Twinkle the Fairy: Guys, I'm so sorry, but this was a lot tougher than I thought. I've been to the Medical Committee, the Surgical Committee, the Infection Control Committee, the Critical Care Committee. Each committee has wanted changes, and then I've had to take the changes back to all the other committees. But I think I'm nearly...

Spider: You still haven't cleared the Oral Care Committee.

Nurses: But the Oral Care Committee doesn't do Toenail Care!

Spider: Actually, we're looking at using the same brushes for oral care and for toenail care. Saves $$, you know.

Nurses and Twinkle : (Whimpering)

One year later, in the center of a huge spider's web:

Twinkle: Well, I've negotiated all of the committees except this last one, the Medical Staff committee. Then I can take my policy back and tell the nurses that their wish is granted. (Approaches the huge spider at the center of the web). Oh, great Medical Director, I've come to humbly submit my Toenail Care Policy...

Medical Director Spider: Rejected!

Twinkle: But you haven't even looked at it! It's Evidence-Based, and the result of a year of work...

Medical Director Spider: Doesn't matter. It's the concensus of this committee that no Toenail Care shall be performed without a Podiatrist Consult and a direct Physician Order.

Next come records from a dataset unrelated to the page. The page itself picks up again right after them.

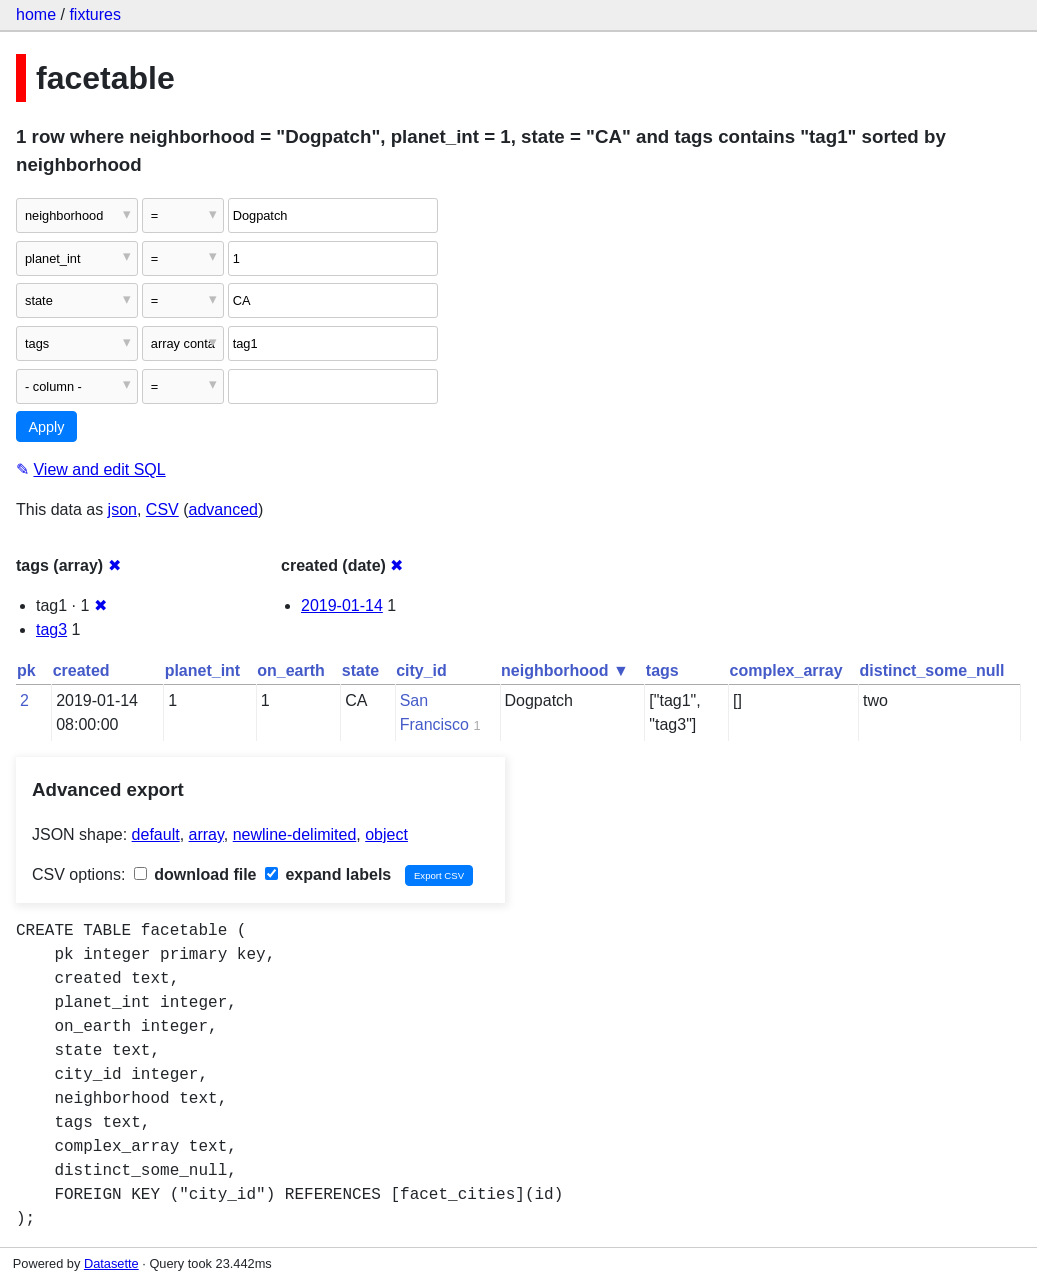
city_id (421, 670)
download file (195, 874)
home (36, 14)
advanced (223, 509)
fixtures (95, 14)
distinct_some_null (932, 670)
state (360, 670)
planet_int (203, 670)
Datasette (111, 1263)
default (156, 834)
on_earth (291, 670)
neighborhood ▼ (565, 670)
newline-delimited (295, 834)
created (81, 670)
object (386, 834)
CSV (162, 509)
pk (26, 670)
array (206, 834)
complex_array (786, 670)
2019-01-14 (342, 605)
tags (662, 670)
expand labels (328, 874)
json (122, 509)
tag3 (51, 629)
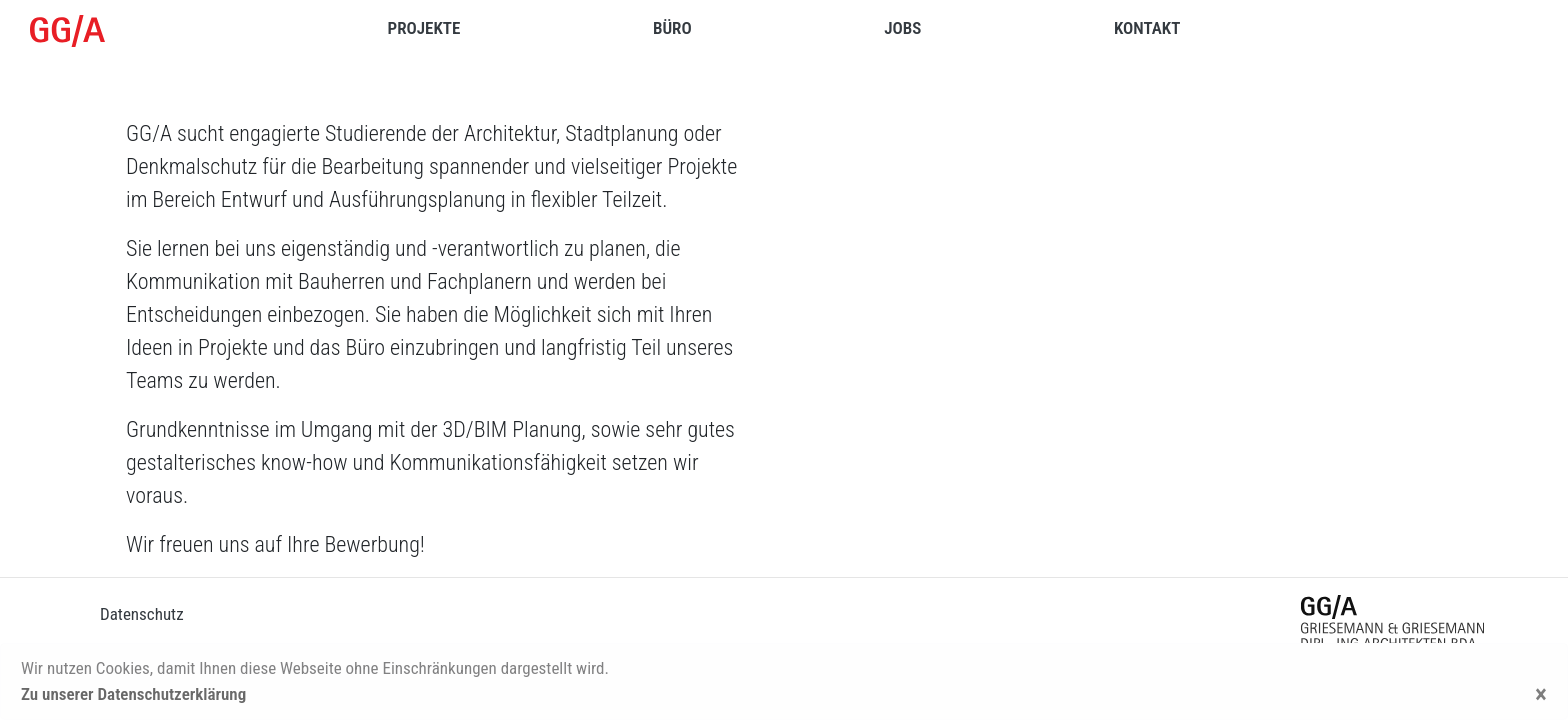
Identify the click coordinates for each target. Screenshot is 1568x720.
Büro (672, 28)
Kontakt (1147, 28)
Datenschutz (142, 614)
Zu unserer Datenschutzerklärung (133, 694)
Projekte (424, 28)
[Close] (1541, 695)
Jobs (902, 28)
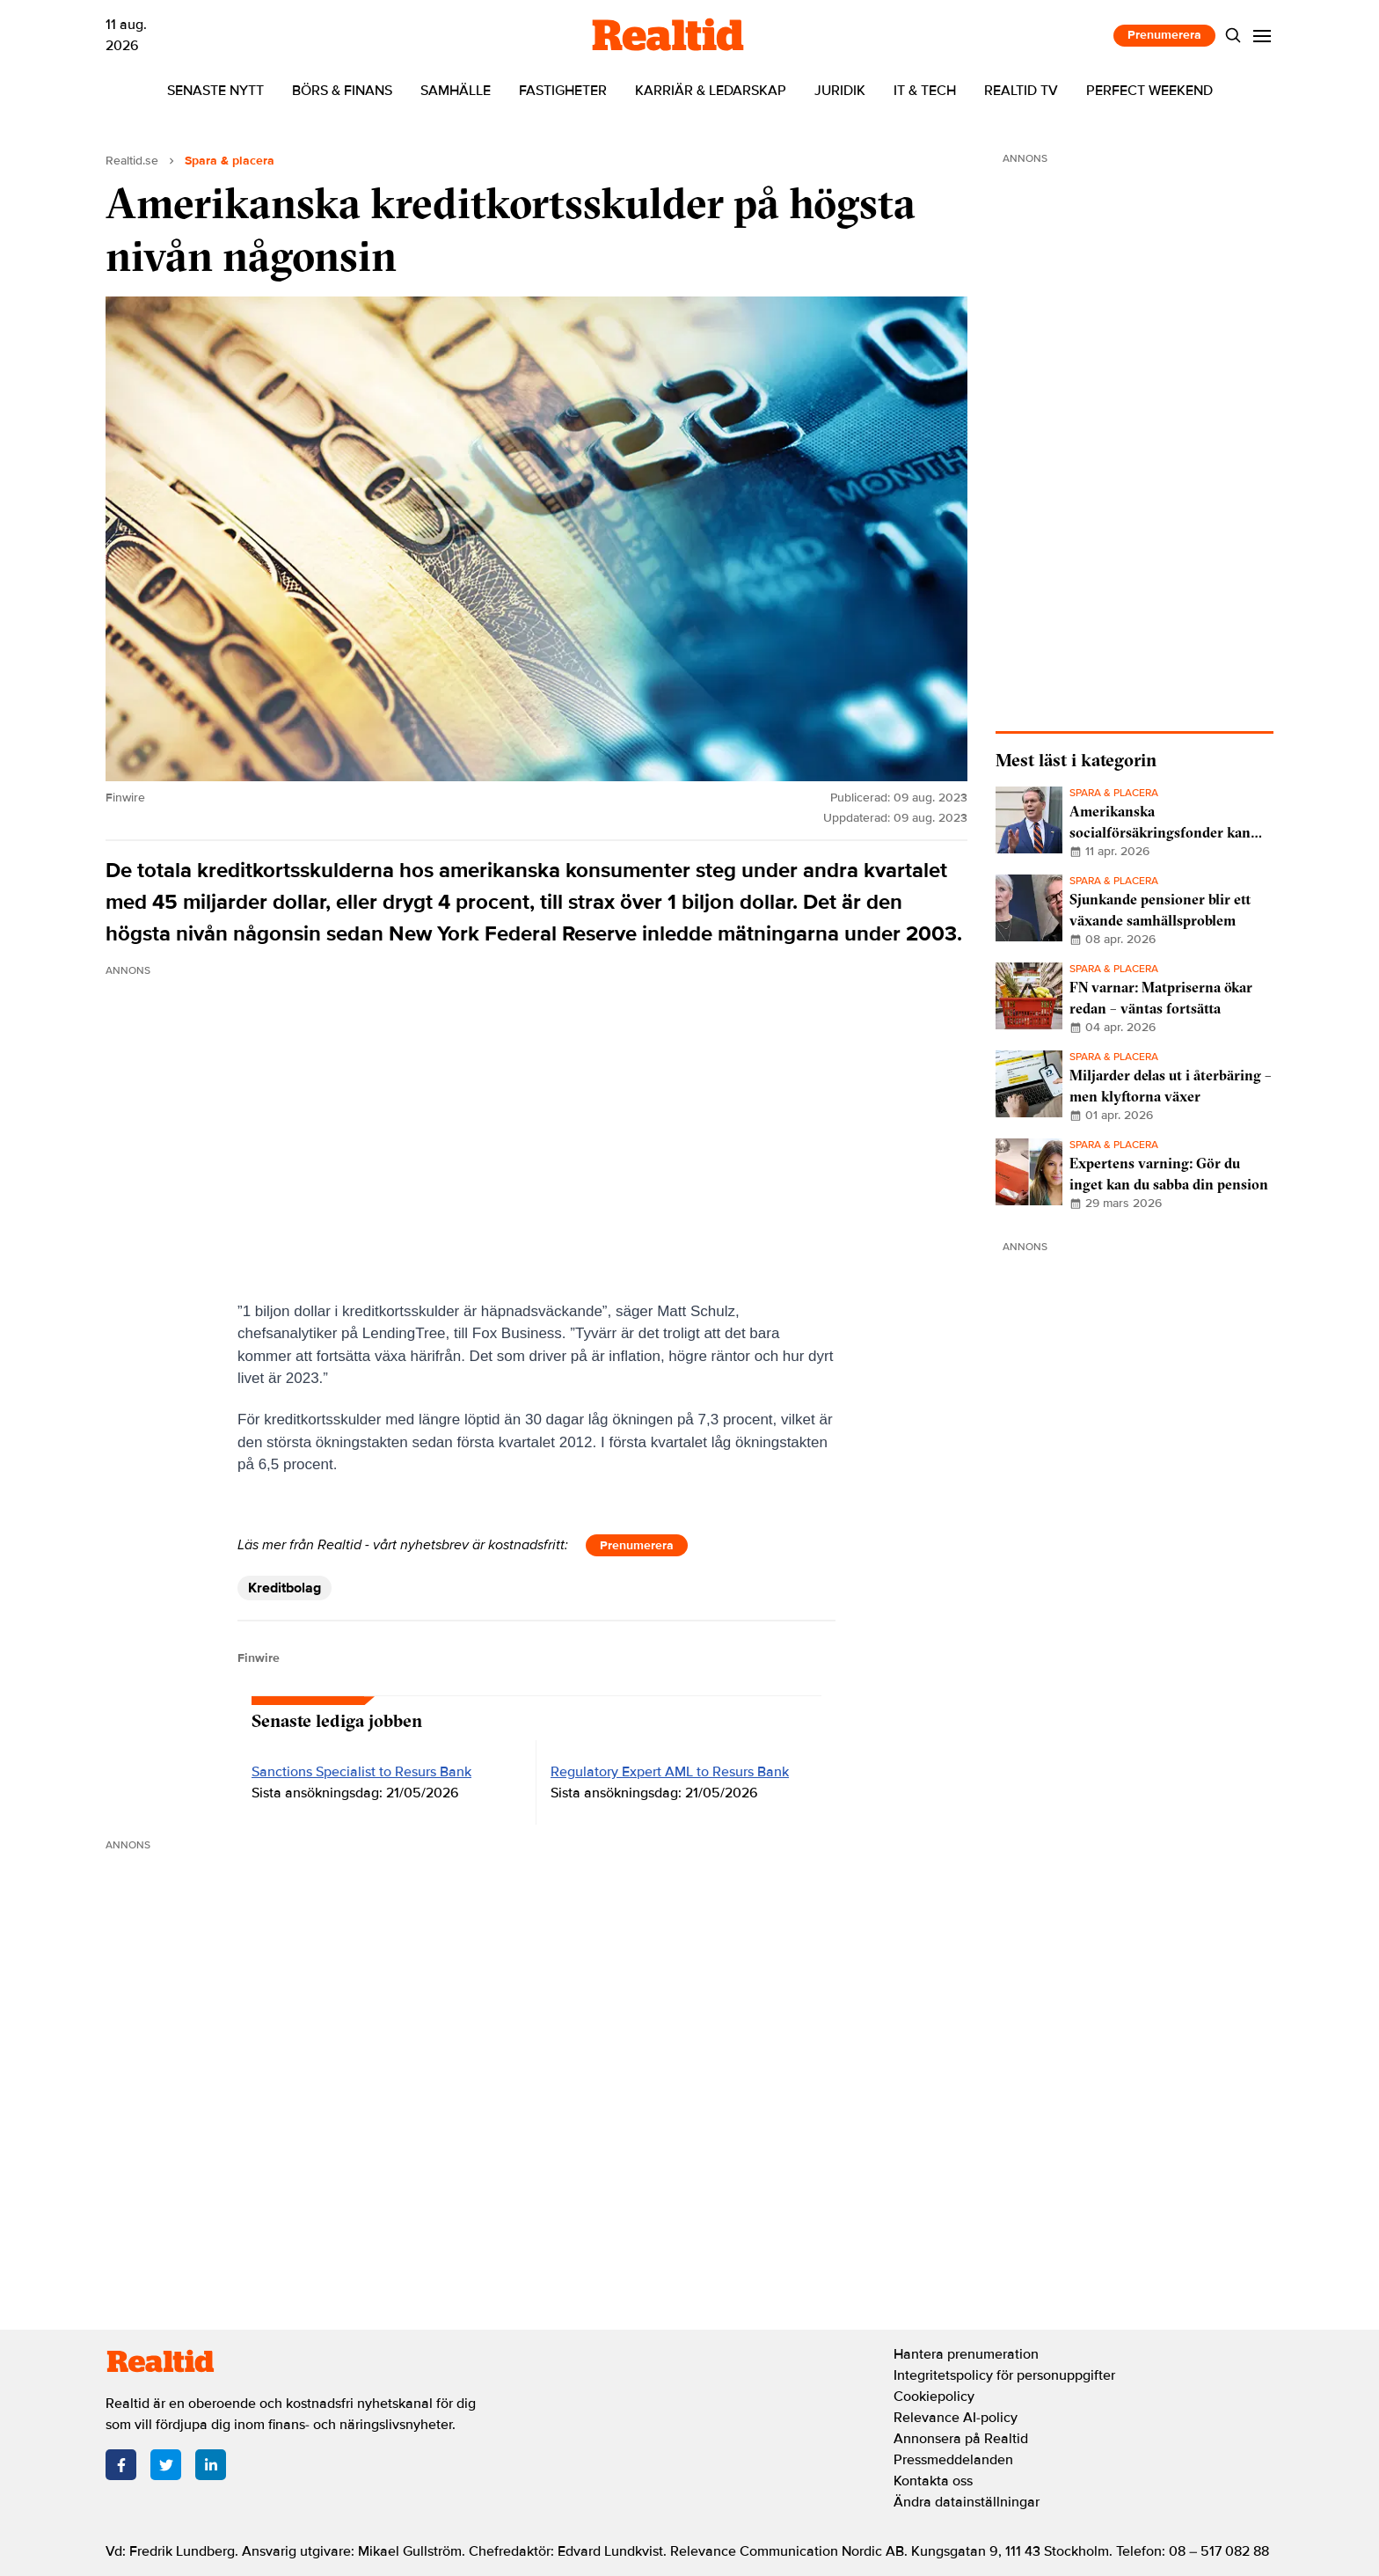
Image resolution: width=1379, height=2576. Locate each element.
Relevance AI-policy (956, 2417)
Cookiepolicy (934, 2396)
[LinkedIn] (210, 2464)
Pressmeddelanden (953, 2460)
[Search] (1233, 36)
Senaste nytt (215, 90)
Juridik (839, 90)
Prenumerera (1164, 34)
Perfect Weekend (1149, 90)
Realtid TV (1021, 90)
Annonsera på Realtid (961, 2439)
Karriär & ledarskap (710, 90)
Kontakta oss (933, 2481)
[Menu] (1262, 36)
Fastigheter (563, 90)
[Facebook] (121, 2464)
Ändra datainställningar (967, 2502)
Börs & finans (342, 90)
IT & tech (925, 90)
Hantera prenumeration (966, 2354)
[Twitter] (165, 2464)
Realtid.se (132, 160)
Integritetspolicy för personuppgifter (1004, 2375)
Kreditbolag (284, 1588)
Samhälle (455, 90)
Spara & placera (229, 160)
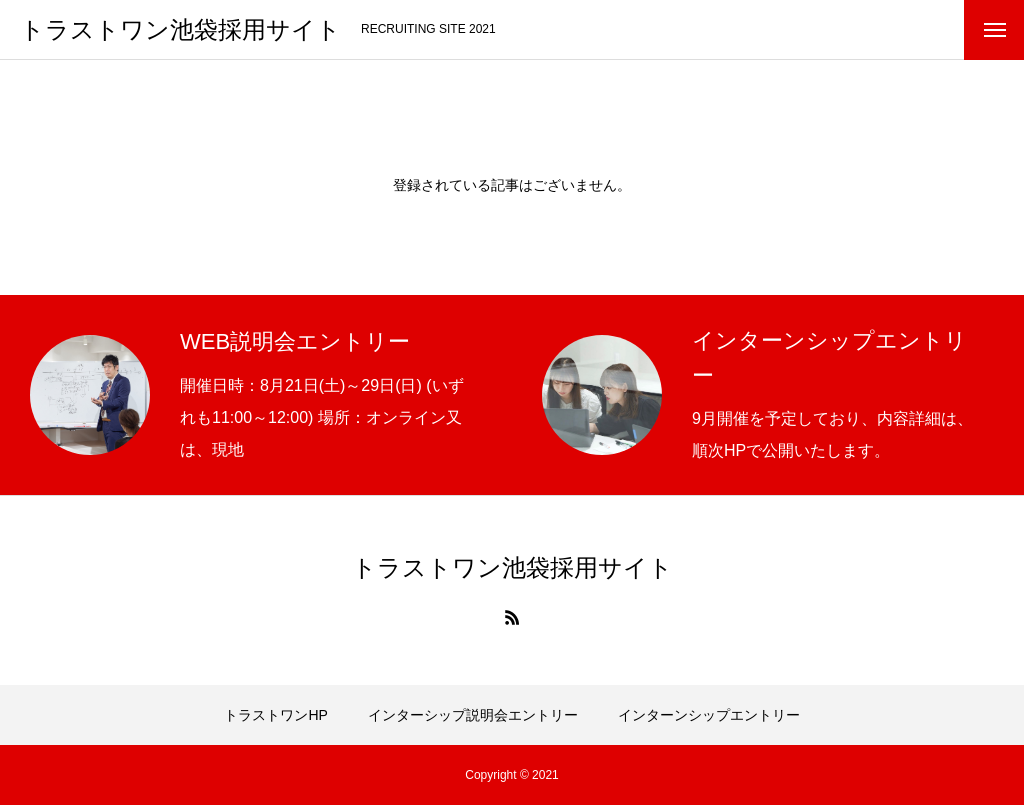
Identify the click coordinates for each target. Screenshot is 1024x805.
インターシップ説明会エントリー (473, 715)
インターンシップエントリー (709, 715)
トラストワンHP (275, 715)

Twinkle: (Weeping) But you never cared about Toenail Care before! This isn't fair! And what shall I tell the Nurses in the Linen Closet?

Medical Director Spider: Don't worry, we'll handle it. (Flattens Twinkle with a flyswatter). Now fellow spiders, we must send out a memo that absolutely no policies will be planned, written or even thought of without our express permission...

The end!:sniff: :scrying:

Wow...

this is sooo right on :crying2:

Thanks, Sleepyeyes, I needed that. I had another "challenging" week with many "opportunities for improvement"...:(

You should go into writing professionally JeannieM. You are excellent!!!!

Are you sure you didn't work for a certain HMO here in Nevada? :D

WHY DOES THIS SOUND SO FAMILIAR??!! :lol2:

Jeannie - you have a gift of prose, I'm quite sure you were a playright in another life!

You could write childrens books for nurse wannabees that have a message!

Specializes in Med/Surg, ER, L&D, ICU, OR, Educator.

Sad, but true.

I find great success with these words of wisdom: It's easier to get forgiveness than permission.

Specializes in Oncology/Haemetology/HIV.

Are there even any podiatrists that will visit the hospital any more?

Can we sic Mortimer on the spiders?

Didn't the nurses get fired for naked medroom dancing???

OOOooohh geez there we go with the linen closet again.... :rotfl:

I love you Jeannie!

*joining your fanclub with gleeee*

I have never seen a podiatrist that I didnt like

why ? cuz I've never seen one *budumpbuh*

I smell another sequel here, kinda like a james dean rebel rouser type thingy....

where a tough nurse with pure heart and grit

comes to the rescue and gets things done!

*flexing liddle biceps*

wooooo woooooooo

yay!

I love your nutty sense of humor!!!:roll :roll :roll

I think we must work at the same place. I'll tell you my tale of woe about toenails at another time!

So, sadly the 3 nurses drove off into the sunset drinking double martinis in their toe-truck.